Second, compared with an agreed contract, it is a practical contract, such as borrowing and keeping things between individuals. A practical contract generally does not need a written form, that is, it is informal.

Question 9: What is an agreed contract and what are the different understandings of a practical contract? The so-called promise, that is, the expression of acceptance, has been accepted by both parties, and the contract is established, such as a gift contract; An actual contract requires not only the consent of both parties, but also some practical actions, such as the delivery of the subject matter. Common practical contracts include custody contract, loan contract, private lending contract and deposit contract. And the delivery of the subject matter is a necessary condition for the establishment of the contract.

Question 10: Whether the pledge contract is a promise contract or a practice contract has nothing to do with whether the contract is effective or not! Please remember this!

Take chestnuts for example. You bought a house with the developer, and the developer has never delivered it. Can you say that the purchase contract you signed with the developer before is invalid? Both parties are persons with full capacity, and the meaning is true. Why does a legally established contract not take effect? A legally established contract written in Article 44 of the Contract Law shall take effect upon its establishment. How can you ask legislators to interpret it as meaning that the contract will take effect as soon as it is established?

Needless to say, if it really takes effect, the exceptions are those with conditions, deadlines, registration and approval.

What does the contract include? Including punishment behavior and burden behavior, punishment behavior does not affect the burden behavior. This means that the developer is the owner of the house and has the right to dispose of it. When he signs a house sales contract with you, he has the right to dispose of the subject matter according to law and the burden of delivery according to the contract. If the house is not delivered, you can say that he is in breach of contract, but you can't say that the contract is invalid. And so on, well, we won't lift chestnuts any more.

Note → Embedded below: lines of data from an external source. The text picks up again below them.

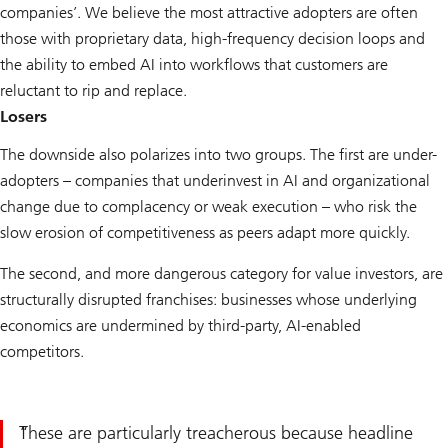
companies’. We believe the most attractive adopters are often
those with proprietary data, high-frequency decision loops and
the ability to embed AI into workflows that customers are
reluctant to rip and replace.
Losers
The downside also polarizes into two groups. The first are under-
adopters – companies that underinvest in AI and organizational
change due to complacency or weak execution – who risk the
slow erosion of competitiveness as peers adapt more quickly.
The second, and more dangerous category for value investors, are
structurally disrupted franchises: businesses whose underlying
economics are undermined by third-party, AI-enabled
competitors.
These are particularly treacherous because headline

Let's talk about practicing contracts. The actual contract includes natural person's loan, custody, loan and deposit. Note that it is a natural person loan, excluding commercial loans. What do these have in common? If the subject matter is not delivered, can the contract be fulfilled? You promised to lend me 1 10,000 tomorrow, but you broke your word the next day, and I took the contract to court to sue you? You promised to keep my car, but I didn't even give it to you. I turned around and asked you for a car. If you can't get it out, can I sue you in court? You asked me to pay the deposit, but I won't. What can you do with me? You asked me to borrow an eraser, but I didn't. What? The court forced me to lend it to you. The law forced me to do good deeds?

Remember, the practice contract is just the above, just remember it by farting. The big deal is that you can figure it out in real life! Theoretical things are not for normal people. Ignore them.

Do you need me to tell you why the pledge contract is a failed contract?

If you don't give me the hostage, I can take the contract to court to sue you. First of all, you have the right to dispose of the pledge. Second, after signing the pledge contract with me, you will have the burden of delivering the pledge. Your non-performance will not affect the validity of the contract at all. Even if you have no right to dispose of the person, the contract is not invalid, it is a changeable and revocable contract, and you have to do whatever I say.

Maybe the answer doesn't matter, that's what I mean.